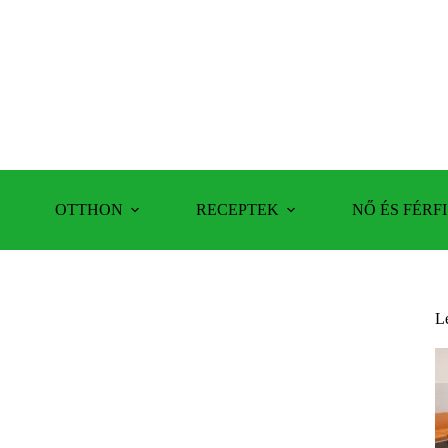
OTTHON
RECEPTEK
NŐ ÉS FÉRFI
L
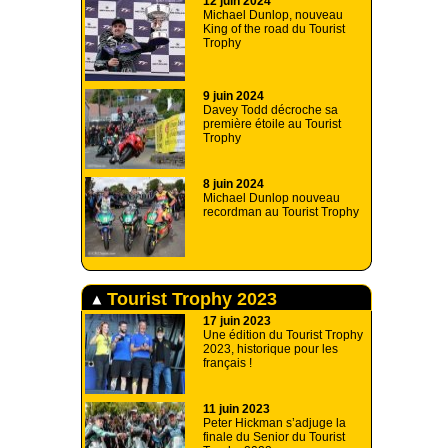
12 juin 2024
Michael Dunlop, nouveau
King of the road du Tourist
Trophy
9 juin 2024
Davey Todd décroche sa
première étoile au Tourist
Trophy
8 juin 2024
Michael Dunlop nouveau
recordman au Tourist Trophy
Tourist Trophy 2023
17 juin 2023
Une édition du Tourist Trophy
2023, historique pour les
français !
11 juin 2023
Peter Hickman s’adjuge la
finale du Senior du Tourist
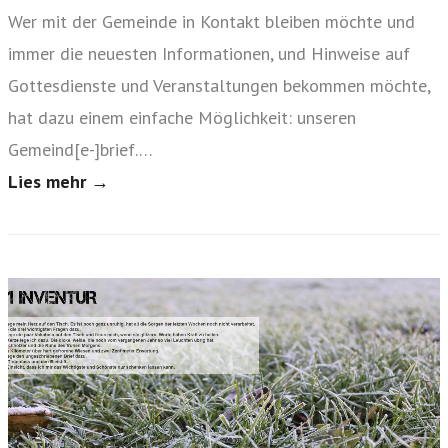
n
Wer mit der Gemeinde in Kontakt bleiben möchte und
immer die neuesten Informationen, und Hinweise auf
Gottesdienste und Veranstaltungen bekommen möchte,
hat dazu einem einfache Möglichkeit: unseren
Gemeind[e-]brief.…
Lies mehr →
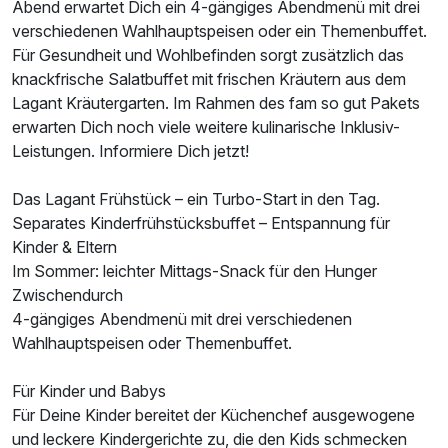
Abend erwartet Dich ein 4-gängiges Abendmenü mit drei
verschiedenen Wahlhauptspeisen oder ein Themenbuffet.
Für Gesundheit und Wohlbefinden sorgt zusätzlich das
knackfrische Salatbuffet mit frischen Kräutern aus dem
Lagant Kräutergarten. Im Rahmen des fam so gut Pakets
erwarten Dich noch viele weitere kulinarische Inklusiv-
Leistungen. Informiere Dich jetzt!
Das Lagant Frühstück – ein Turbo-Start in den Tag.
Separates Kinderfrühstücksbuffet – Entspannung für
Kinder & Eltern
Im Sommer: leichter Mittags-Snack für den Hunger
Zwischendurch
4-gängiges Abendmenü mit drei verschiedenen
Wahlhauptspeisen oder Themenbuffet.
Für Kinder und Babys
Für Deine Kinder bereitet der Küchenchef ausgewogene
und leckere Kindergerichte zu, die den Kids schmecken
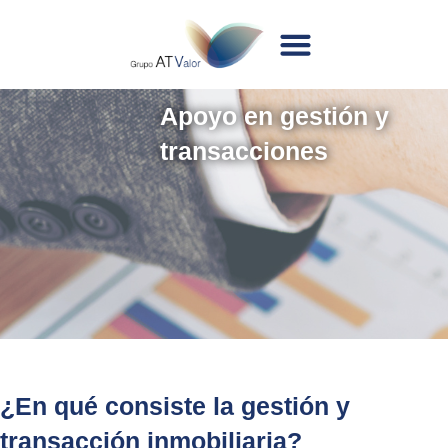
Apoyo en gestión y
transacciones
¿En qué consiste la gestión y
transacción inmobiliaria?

※ ※ ※

→ Assigned task
Produce an exact reprint of the entries, dropping the images.

→ Response below
OTTHON
RECEPTEK
NŐ ÉS FÉRFI
L
12 juin 2024
Michael Dunlop, nouveau
King of the road du Tourist
Trophy
9 juin 2024
Davey Todd décroche sa
première étoile au Tourist
Trophy
8 juin 2024
Michael Dunlop nouveau
recordman au Tourist Trophy
Tourist Trophy 2023
17 juin 2023
Une édition du Tourist Trophy
2023, historique pour les
français !
11 juin 2023
Peter Hickman s’adjuge la
finale du Senior du Tourist
n
Wer mit der Gemeinde in Kontakt bleiben möchte und
immer die neuesten Informationen, und Hinweise auf
Gottesdienste und Veranstaltungen bekommen möchte,
hat dazu einem einfache Möglichkeit: unseren
Gemeind[e-]brief.…
Lies mehr →
Abend erwartet Dich ein 4-gängiges Abendmenü mit drei
verschiedenen Wahlhauptspeisen oder ein Themenbuffet.
Für Gesundheit und Wohlbefinden sorgt zusätzlich das
knackfrische Salatbuffet mit frischen Kräutern aus dem
Lagant Kräutergarten. Im Rahmen des fam so gut Pakets
erwarten Dich noch viele weitere kulinarische Inklusiv-
Leistungen. Informiere Dich jetzt!
Das Lagant Frühstück – ein Turbo-Start in den Tag.
Separates Kinderfrühstücksbuffet – Entspannung für
Kinder & Eltern
Im Sommer: leichter Mittags-Snack für den Hunger
Zwischendurch
4-gängiges Abendmenü mit drei verschiedenen
Wahlhauptspeisen oder Themenbuffet.
Für Kinder und Babys
Für Deine Kinder bereitet der Küchenchef ausgewogene
und leckere Kindergerichte zu, die den Kids schmecken
Apoyo en gestión y
transacciones
¿En qué consiste la gestión y
transacción inmobiliaria?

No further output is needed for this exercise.